The Labour party has finally moved on this issue after recommendation by an expert panel, though the conservative party The Australian Liberals have an issue with recognising indigenous Australians under the constitution and suggested only a mention in the Pre-Amble. Australia, although is a multi-party system, though the smaller parties often give preferences to one of the big two parties, the Australian Labour Party or the Australian Liberal Party. There has been some debate that if put before referendum the motion may not pass.

"HISTORIC changes to the commonwealth Constitution to acknowledge indigenous Australians face almost certain defeat unless significantly amended, after a 300-page proposal presented to Julia Gillard yesterday prompted a chorus of concerns from some indigenous leaders and legal experts.
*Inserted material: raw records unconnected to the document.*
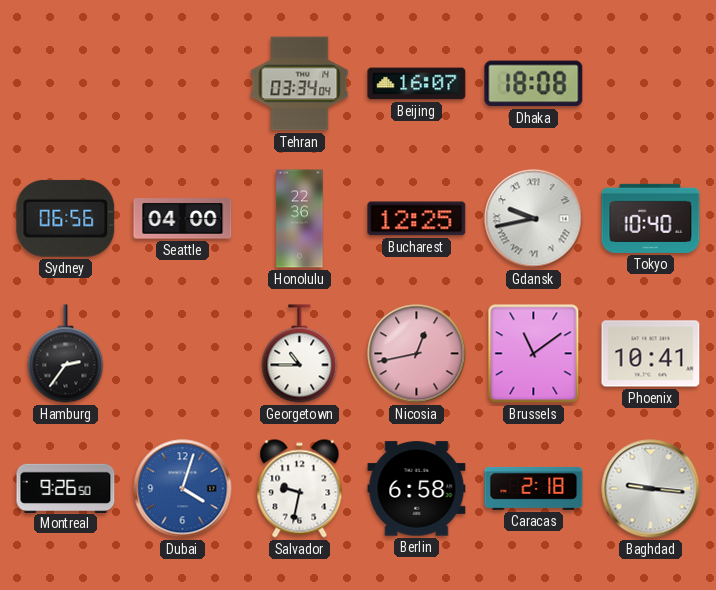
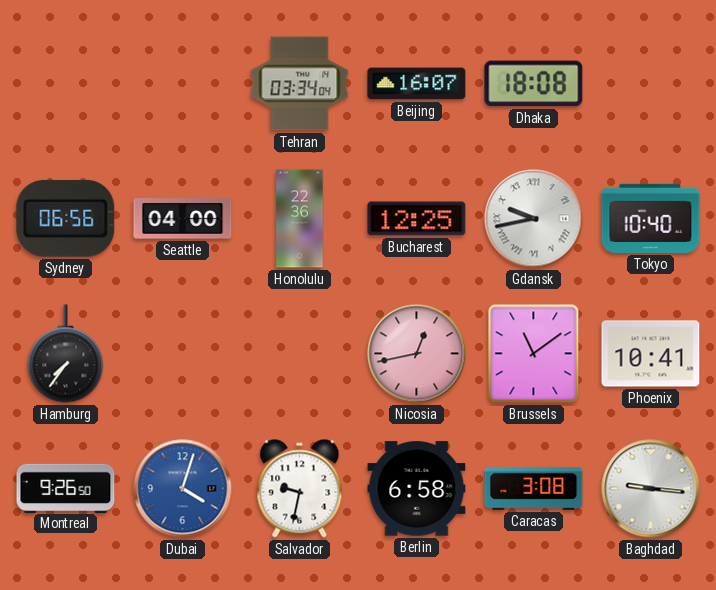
Hamburg: 2:36 -> 7:36
Georgetown: 10:45 -> none
Caracas: 2:18 -> 3:08
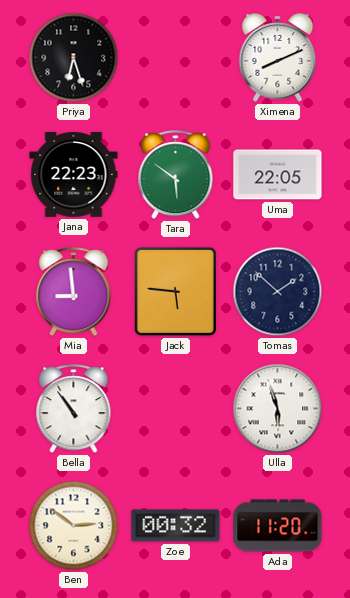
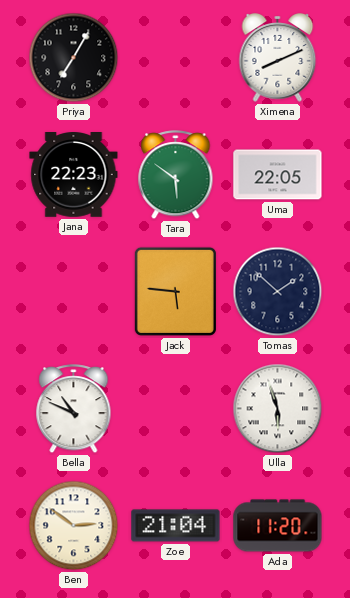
Priya: 6:27 -> 7:05
Mia: 8:59 -> none
Bella: 10:54 -> 10:49
Zoe: 00:32 -> 21:04
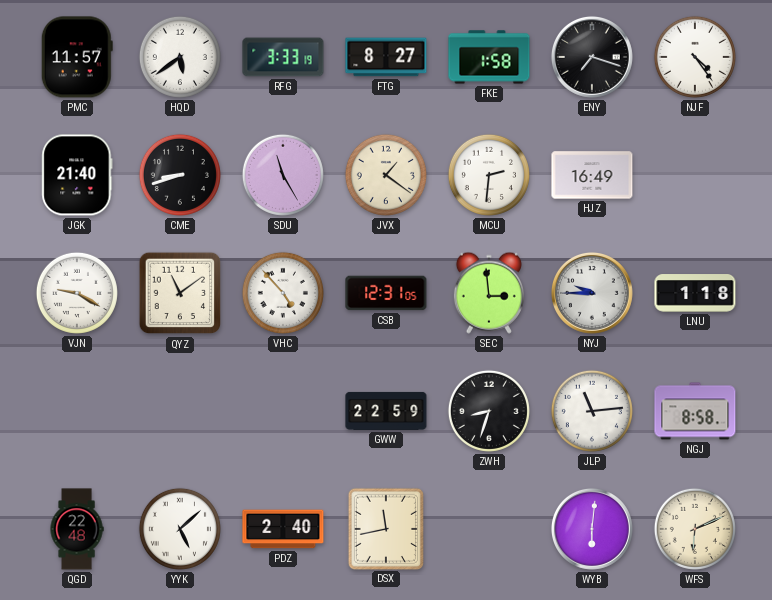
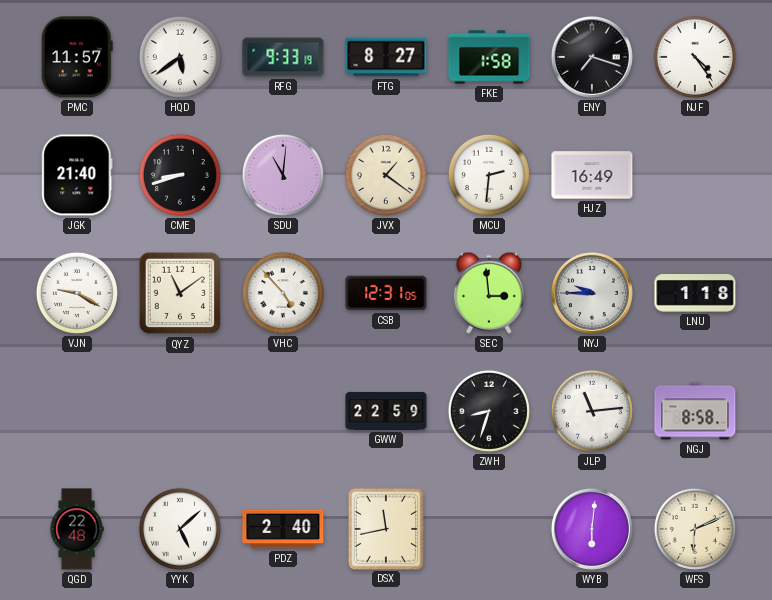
RFG: 3:33 -> 9:33
SDU: 11:25 -> 11:01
Chief among their worries is the recommended insertion of a clause to prohibit racial discrimination, which Tony Abbott suggests may amount to a "one clause bill of rights".
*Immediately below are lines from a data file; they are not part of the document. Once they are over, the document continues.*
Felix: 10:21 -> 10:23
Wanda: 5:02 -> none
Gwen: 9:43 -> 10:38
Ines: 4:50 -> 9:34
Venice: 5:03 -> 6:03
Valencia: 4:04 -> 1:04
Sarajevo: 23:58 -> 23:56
The report, produced by an expert panel, recommends that the nation's guiding document be altered to remove racist sections and create a section to legislate for the "advancement" of Aborigines and Torres Strait Islanders and the protection of their language and culture."

http://www.theaustralian.com.au/national-affairs/indigenous/historic-constitutio...

Australia does not have a Bill of Rights I should point out. Free-hold land is
very rare, many of those land titles are now subject to a 99 year lease arrangement, pastoral lease, mining lease or other agreement. Given an exploration right exists, a mining company can come onto your land and make a claim then mine it, leaving the land owner entitled to nothing unless an agreement takes place. The state government receives royalties and there are some arrangements where people with land rights are entitled to payment. However a state government can decide that people are entitled to nothing in some cases and remove them if it wants. Just recently a group of Aboriginal people from Western Australia were moved from their homes and their entire town was shut down by the state government. Too expensive to maintain services was the given reason, despite the mining boom in Western Australia taking place on what was once land communally shared by indigenous peoples. Ownership and commercial exploitation of land was not part of indigenous society or traditions, instead you are part of the land, you belong to it.

Native Title claims are subject to a legally proven unbroken cultural link to the land, a rather difficult task at times when you consider that until recently Indigenous people were not recorded by the Australian Census and were subject to being forcibly moved to different locations and their children taken from them.